Der Lieblingsimbiss vieler Deutscher hat vielerorts die Sechs-Euro-Marke geknackt. Die Lage ist also ernst.

Von Titus Blome

Die Zeiten sind hart. Das Land steckt finanziell in der Krise, die soziale Ungleichheit verschärft sich seit Jahrzehnten, die Regierung ist nicht in der Lage, effektiv auf die eklatanten Missstände zu reagieren, und dann steigen auch noch die Preise für ein Grundnahrungsmittel steil an. Das Volk hat genug, es sammelt sich in den Straßen, ein Aufstand bricht los. Geht es um Deutschland heute? Nein, diese Sätze beschreiben das Ende des 18. Jahrhunderts, den Beginn der Französischen Revolution.

Damals revoluzzte man nicht nur gegen die Ständegesellschaft und die absolute Monarchie, für Freiheit, Gleichheit und Brüderlichkeit, sondern auch gegen Alltagsprobleme: die hohen Brotpreise. Womöglich sollte die heutige deutsche Regierung daraus lernen und nicht nur auf Haushaltsloch und Energiepreise blicken, sondern auch auf die Rechnung, die das Herrenmode-Label AC&Co nun veröffentlicht hat: den an ihren Business-Lunch-Index 2024 angehängten Dönerpreis-Index.

Der Index zeigt, was man in Imbissbuden in 20 deutschen Städten durchschnittlich für einen Döner zahlt. Der Dönerpreis stieg schon in den vergangenen Jahren wegen steigender Lebensmittel- und Energiepreise deutlich - und wächst laut Index weiter. Konnte man sich in Berlin vor wenigen Jahren noch auf Preise um die 3,50 Euro verlassen, kommt der Erhebung zufolge nun selbst der Hauptstadt-Döner im Durchschnitt auf etwa sechs Euro.
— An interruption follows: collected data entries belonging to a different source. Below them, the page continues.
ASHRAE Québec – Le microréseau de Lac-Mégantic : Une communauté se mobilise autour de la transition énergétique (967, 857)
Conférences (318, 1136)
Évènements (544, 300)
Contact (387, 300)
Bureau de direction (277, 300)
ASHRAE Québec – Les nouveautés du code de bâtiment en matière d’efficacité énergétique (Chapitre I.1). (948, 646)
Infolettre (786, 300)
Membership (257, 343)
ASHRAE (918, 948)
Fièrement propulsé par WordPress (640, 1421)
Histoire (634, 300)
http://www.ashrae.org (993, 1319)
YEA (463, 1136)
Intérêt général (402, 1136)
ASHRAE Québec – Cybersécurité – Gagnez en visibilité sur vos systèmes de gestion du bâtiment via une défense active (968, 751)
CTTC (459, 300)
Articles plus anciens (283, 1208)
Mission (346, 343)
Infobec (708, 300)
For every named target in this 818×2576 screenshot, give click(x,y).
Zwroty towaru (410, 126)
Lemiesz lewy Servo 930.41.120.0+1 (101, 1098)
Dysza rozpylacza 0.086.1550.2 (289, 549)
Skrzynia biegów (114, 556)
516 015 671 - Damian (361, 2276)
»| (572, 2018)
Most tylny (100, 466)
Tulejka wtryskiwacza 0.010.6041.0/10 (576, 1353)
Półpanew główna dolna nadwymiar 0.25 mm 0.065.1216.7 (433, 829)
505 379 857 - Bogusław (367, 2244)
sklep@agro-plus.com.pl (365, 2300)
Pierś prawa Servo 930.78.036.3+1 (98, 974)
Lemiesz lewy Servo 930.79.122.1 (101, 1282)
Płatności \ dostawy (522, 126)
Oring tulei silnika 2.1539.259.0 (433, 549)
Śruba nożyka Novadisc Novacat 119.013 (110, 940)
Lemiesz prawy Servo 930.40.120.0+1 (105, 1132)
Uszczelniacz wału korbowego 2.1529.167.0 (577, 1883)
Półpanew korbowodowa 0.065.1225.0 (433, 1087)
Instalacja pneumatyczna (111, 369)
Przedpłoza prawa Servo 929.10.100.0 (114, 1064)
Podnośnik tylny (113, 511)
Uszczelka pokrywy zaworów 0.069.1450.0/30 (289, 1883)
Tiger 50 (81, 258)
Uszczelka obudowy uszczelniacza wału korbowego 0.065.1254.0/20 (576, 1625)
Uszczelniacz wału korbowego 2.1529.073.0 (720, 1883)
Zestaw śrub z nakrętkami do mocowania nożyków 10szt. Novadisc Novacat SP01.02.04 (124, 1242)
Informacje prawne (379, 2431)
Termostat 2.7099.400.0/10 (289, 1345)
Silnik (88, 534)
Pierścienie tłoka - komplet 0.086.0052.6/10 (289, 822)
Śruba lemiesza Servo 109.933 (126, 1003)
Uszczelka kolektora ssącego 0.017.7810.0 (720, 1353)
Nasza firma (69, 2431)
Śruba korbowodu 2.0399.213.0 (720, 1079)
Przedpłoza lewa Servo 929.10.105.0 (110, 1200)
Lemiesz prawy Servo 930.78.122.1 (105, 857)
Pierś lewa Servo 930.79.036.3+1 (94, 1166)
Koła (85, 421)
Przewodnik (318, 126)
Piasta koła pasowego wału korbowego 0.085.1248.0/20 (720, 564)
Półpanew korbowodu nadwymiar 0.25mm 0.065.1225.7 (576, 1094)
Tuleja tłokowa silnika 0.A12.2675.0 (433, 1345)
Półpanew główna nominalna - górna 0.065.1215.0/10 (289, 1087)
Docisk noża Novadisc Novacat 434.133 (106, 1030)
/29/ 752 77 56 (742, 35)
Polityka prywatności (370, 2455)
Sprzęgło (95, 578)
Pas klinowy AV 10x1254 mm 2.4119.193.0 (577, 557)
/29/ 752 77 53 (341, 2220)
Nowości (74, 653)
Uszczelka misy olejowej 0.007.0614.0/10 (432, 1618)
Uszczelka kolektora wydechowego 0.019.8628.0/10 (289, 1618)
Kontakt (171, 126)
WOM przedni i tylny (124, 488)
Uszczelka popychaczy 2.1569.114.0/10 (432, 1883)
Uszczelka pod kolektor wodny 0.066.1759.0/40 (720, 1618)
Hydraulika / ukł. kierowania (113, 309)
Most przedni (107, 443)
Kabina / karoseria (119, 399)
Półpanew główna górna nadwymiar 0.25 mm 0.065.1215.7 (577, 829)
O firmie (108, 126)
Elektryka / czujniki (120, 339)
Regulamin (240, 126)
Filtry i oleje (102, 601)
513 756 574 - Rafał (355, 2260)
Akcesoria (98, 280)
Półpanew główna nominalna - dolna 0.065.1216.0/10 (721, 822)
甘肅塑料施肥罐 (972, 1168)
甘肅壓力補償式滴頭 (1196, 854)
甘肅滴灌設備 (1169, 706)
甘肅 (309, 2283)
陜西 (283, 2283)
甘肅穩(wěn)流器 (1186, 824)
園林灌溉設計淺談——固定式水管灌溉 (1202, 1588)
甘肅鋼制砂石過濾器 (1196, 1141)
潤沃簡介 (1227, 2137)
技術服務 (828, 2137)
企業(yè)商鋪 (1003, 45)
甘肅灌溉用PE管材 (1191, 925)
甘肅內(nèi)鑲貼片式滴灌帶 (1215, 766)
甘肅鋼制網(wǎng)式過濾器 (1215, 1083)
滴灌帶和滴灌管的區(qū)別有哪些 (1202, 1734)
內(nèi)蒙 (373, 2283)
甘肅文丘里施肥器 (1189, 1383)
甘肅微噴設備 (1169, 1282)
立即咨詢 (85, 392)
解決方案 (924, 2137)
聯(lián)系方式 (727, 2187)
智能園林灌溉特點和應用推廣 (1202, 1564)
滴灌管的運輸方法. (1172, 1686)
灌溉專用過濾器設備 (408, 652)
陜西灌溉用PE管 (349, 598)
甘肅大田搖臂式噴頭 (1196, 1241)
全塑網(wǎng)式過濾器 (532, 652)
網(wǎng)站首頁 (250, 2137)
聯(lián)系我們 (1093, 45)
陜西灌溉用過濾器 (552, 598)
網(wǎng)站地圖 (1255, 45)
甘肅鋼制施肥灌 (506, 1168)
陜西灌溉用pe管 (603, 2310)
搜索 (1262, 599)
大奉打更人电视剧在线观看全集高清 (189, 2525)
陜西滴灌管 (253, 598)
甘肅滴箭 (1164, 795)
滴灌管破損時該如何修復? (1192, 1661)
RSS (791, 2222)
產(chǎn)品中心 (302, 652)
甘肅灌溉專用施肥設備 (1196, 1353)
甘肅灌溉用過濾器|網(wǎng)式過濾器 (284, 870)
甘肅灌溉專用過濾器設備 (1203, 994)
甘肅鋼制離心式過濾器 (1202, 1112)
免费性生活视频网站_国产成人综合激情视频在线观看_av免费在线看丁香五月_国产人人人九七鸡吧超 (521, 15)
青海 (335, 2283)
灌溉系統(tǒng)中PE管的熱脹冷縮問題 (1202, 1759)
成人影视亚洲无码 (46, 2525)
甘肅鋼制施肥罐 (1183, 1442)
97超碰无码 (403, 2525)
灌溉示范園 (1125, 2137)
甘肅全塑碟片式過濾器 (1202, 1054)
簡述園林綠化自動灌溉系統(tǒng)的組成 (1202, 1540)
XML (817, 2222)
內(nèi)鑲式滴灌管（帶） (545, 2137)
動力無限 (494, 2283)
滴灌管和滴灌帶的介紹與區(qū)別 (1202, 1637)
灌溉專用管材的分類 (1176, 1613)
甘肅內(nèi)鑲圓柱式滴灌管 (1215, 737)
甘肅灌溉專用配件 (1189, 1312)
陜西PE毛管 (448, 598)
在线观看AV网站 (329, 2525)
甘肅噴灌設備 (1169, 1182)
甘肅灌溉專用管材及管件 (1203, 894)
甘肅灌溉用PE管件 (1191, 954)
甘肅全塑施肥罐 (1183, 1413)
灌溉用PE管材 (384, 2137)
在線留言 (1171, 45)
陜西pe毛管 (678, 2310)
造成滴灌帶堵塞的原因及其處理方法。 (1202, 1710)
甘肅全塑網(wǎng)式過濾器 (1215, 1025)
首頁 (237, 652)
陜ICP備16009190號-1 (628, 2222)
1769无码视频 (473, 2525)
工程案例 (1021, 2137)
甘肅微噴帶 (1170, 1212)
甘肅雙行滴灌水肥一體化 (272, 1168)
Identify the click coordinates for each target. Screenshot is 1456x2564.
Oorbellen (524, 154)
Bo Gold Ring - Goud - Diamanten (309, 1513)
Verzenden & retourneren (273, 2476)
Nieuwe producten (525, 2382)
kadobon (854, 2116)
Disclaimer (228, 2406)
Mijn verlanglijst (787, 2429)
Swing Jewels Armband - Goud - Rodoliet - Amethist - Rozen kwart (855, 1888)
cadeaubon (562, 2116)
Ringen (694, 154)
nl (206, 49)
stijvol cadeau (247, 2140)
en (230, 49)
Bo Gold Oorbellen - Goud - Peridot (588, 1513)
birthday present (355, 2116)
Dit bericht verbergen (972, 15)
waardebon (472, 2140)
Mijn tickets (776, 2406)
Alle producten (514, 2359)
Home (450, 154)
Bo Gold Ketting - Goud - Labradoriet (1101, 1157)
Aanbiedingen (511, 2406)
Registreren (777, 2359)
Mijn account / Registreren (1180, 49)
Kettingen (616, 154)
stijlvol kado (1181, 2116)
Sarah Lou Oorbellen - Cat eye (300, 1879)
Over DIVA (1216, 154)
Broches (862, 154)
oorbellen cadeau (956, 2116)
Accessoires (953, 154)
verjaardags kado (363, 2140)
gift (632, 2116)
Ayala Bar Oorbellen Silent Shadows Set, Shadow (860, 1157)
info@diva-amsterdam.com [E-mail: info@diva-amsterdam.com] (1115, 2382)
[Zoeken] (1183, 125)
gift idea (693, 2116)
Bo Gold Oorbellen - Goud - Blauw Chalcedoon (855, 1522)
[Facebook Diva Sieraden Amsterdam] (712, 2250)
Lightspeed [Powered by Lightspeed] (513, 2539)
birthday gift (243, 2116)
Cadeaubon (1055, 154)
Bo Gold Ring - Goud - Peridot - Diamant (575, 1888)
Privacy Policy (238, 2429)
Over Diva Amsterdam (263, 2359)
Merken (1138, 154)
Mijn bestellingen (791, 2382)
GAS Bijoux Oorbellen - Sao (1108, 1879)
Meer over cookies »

Damit läge der Preis etwa im Landesdurchschnitt von 6,14 Euro. In München zahle man demnach mit durchschnittlichen sieben Euro den deutschlandweiten Spitzenpreis.

Die Preise dürften weiter steigen. Um die Gastronomie während all der akuten Krisen zu entlasten, hatte die Regierung die Mehrwertsteuer für Speisen und Getränke in Restaurants vorübergehend von 19 auf sieben Prozent gesenkt. Die Regelung ist zu Jahresbeginn ausgelaufen, und vielerorts werden steigende Kosten an die Kunden weitergegeben.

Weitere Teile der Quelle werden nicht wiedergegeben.